Interspeech 2014 was a well run conference.  The quality of papers was generally quite high. The venue easily handled the size of the event and the wifi was steady.  It was difficult to find enough food at the Welcome Reception, but easy to find enough beer.  The banquet was flawed -- segregating vegetarians is pretty rude -- but they all are, and at least there was enough food to go around, and everyone ate promptly.  And of course, there was Mambo and Jambo.  I'm not going to go into it here, but find someone who attended the opening ceremony and ask them to describe it.  Then don't believe them, and ask someone else to do the same.  It was "odd" at best.  But be sure, I'll be attending the Dresden opening ceremony to see how they one-up it.

Deep Learning
A few years ago, DNNs invaded speech conferences.  Deep Learning is still a significant buzz word, and a hot topic.  But for, the better of everyone involved, the intensity has cooled.  Now the interest in DNNs seems to have shifted into 1) understanding how they work, and how to best train them to a task and 2) Long Short-Term Memory units to model sequential data.  The latter really broke out at this years conference.  There were a number of papers finding that them to be an effective alternative to traditional recurrent nets trained with back-propagation through time.

BABEL
I've been involved with the IARPA-BABEL program, so my view is pretty biased on this front, but I felt like the presence of BABEL in this year's Interspeech was particularly large.  The program's central task is performing keyword search on low-resource languages.

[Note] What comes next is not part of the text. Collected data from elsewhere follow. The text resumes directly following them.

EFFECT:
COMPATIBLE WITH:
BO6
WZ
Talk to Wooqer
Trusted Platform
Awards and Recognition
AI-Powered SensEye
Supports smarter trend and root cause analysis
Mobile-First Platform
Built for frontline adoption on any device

It has an aggressive evaluation schedule with an increased number of *new* languages involved each year.  There were at least two sessions devoted to keyword search, and papers evaluated by either BABEL-proper or the NIST OpenKWS challenge seemed to be all over the conference.  (Searching the paper index suggests that there are between 30 and 40 BABEL papers, and another 10 or so OpenKWS papers.)  It seems clear that this program has had a large impact on ASR and KWS research.  2014 was certainly the high-water mark here, as the program shrunk by 50% last year, but it's worth noting its effect on the field.

Some standout papers

I don't mean to suggest that these are "the best" papers, but they're ones that caught my eye for one reason or another.

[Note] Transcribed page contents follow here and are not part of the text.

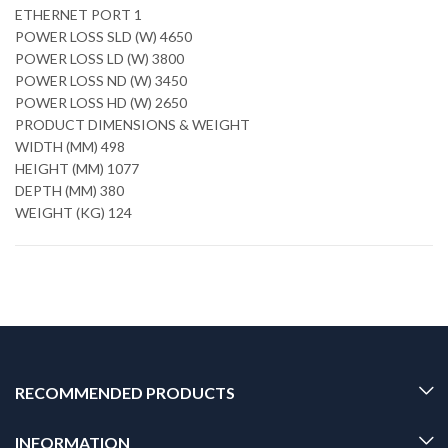
ETHERNET PORT 1
POWER LOSS SLD (W) 4650
POWER LOSS LD (W) 3800
POWER LOSS ND (W) 3450
POWER LOSS HD (W) 2650
PRODUCT DIMENSIONS & WEIGHT
WIDTH (MM) 498
HEIGHT (MM) 1077
DEPTH (MM) 380
WEIGHT (KG) 124
RECOMMENDED PRODUCTS
INFORMATION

Acoustic Modeling with Deep Neural Networks Using Raw Time Signal for LVCSR by Zoltán Tüske, Pavel Golik, Ralf Schlüter and Hermann Ney.   Part of the promise of Deep Learning is the ability to "learn feature representations" directly from data.  This is frequently touted as a description of what is happening in the first hidden layer of a deep net.  So, the logic goes, do we need MFCC/PLP/etc. features, or can we do speech recognition directly on a raw acoustic signal?  This is the first paper I'm aware of to affirmatively show that "yes, yes we can".  It requires a good amount of training data, and rectified linear (ReLU) neurons work better for this, but 1) it works competitively with traditional features and 2) many of the first hidden layer neurons can be shown to be learning a filterbank.  Very cool.

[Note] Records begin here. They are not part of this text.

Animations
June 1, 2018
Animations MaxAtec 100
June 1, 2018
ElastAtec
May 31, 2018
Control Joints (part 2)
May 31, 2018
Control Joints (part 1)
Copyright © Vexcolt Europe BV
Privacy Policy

Backoff Inspired Features for Maximum Entropy Language Models by Fadi Biadsy, Keith Hall, Pedro Moreno and Brian Roark.  In n-gram language modeling, when a sequence of words A, B, C have never been observed, its n-gram probability P(C|A,B) can be approximated by the probability P(C|B).  But to be sensible about it, you've got to apply a backoff penalty.  Discriminative language models can seamlessly incorporate backoff features, F(A,B,C), F(B,C), etc. and learn appropriate weights.  The key insight in this paper is that when a discriminative model uses these backoff estimates, it incurs no penalty.  It's essentially overestimating the probability of uncommon n-grams in the context of common (n-k)-grams.  This paper seeks to fix this, and does.

Additional favorites some from my students:

  • Word Embeddings for Speech Recognition by Samy Bengio and Georg Heigold.  Far and away the most popular poster at the conference.  This is high on my list to read closely.  It promises to learn a euclidean space into which word decoding can happen, so that words that sound similar are closer in space.  
  • Learning Small-Size DNN with Output-Distribution-Based Criteria by Jinyu Li, Rui Zhao, Jui-Ting Huang, Yifan Gong.  How do you effectively train a small DNN without ruining its performance?  This paper out of MSR suggests training a large DNN, then using its output distribution to train the small one.  It'll take me some closer reading to fully understand why this works, but I'm intrigued.